Jewish Artist to Pull Artwork From Swiss Museum Housing Personal Collection of Nazi Arms Dealer
A Jewish artist wrote in an open letter on Wednesday that she wants her works taken down from display at an art museum in Switzerland over its decision to permanently house a Nazi arms dealer’s personal collection.
Swiss painter, sculptor and author Miriam Cahn also said she wants to buy her art back from the museum Kunsthaus Zurich, where her work has been on display since the 1980s.
“I no longer want to be represented in this Zurich Kunsthaus and would like to withdraw all of my work. … I will buy them back at the original price of the purchase,” the artist, 72, wrote in a German-language open letter to the museum that was published by the Jewish weekly magazine Tachles. She further told the museum, “Buying art doesn’t whitewash you. Collecting art doesn’t make you a better human being.”

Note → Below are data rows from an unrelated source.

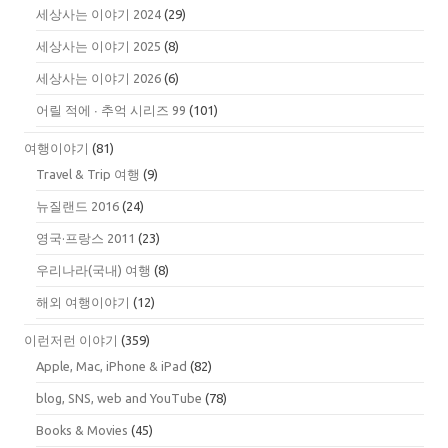
세상사는 이야기 2024
(29)
세상사는 이야기 2025
(8)
세상사는 이야기 2026
(6)
어릴 적에 ∙ 추억 시리즈 99
(101)
여행이야기
(81)
Travel & Trip 여행
(9)
뉴질랜드 2016
(24)
영국·프랑스 2011
(23)
우리나라(국내) 여행
(8)
해외 여행이야기
(12)
이런저런 이야기
(359)
Apple, Mac, iPhone & iPad
(82)
blog, SNS, web and YouTube
(78)
Books & Movies
(45)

Cahn’s works are currently featured inside the Museum of Modern Art in New York City and exhibitions of her work were held last year in Basel, Munich and Paris, among other locations, Tachles reported.
Since October, Kunsthaus Zurich, one of Switzerland’s largest museums, has showcased more than 200 works from the private art collection of businessman Emil Buhrle. The German-born industrialist, who died in 1956, become wealthy by selling weapons to both the Nazis and the Allies during World War II, and then used his fortune to buy around 600 works of art, according to AFP. The museum decided to permanently house his collection of art after it was previously displayed at a private museum near Zurich.

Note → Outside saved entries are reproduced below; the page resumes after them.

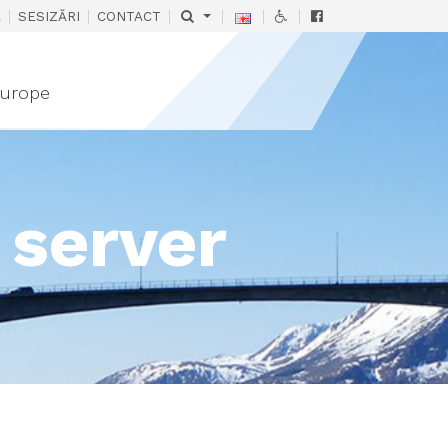
|
|
|
|
|
|
Ă
SESIZĂRI
CONTACT
urope
 server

The Buhrle Foundation confirmed that 13 paintings bought by the arms dealer, who was also a Swiss citizen, were originally owned by Jews in France and stolen by the Nazis. Following a number of legal battles in court, Buhrle returned the stolen pieces to their original owners in the 1940s but then repurchased nine of them, the foundation said. AFP said that some question the origins of other works in the collection, which include paintings by Manet, Degas, Cezanne, Monet, Renoir, Gaugin and Picasso.
Last week, the Buhrle Foundation announced that research conducted over the past two decades have not found “problematic provenance” for any of the works in the Buhrle collection. The collection’s director Lukas Gloor insisted at a press conference that Buhrle “has not left us a collection of Nazi art.”
Kunsthaus said a team of independent experts will review the origins of the artworks in the collection. A museum spokesperson also told AFP that Cahn has yet to submit an official request to “withdraw” or “buy back” her work.